**Exercise**
Could you restate every entry word for word, minus the pictures?

**Extracted entries**
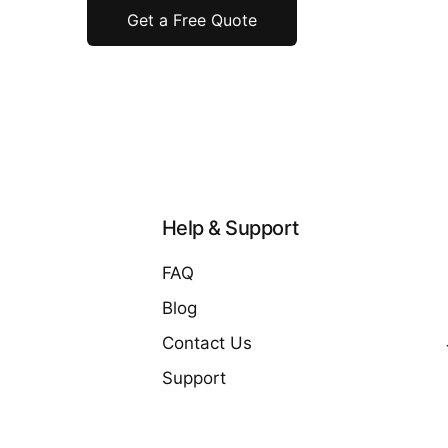
Get a Free Quote
Help & Support
FAQ
Blog
Contact Us
Support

**Answer to this task**
Get a Free Quote
Help & Support
FAQ
Blog
Contact Us
Support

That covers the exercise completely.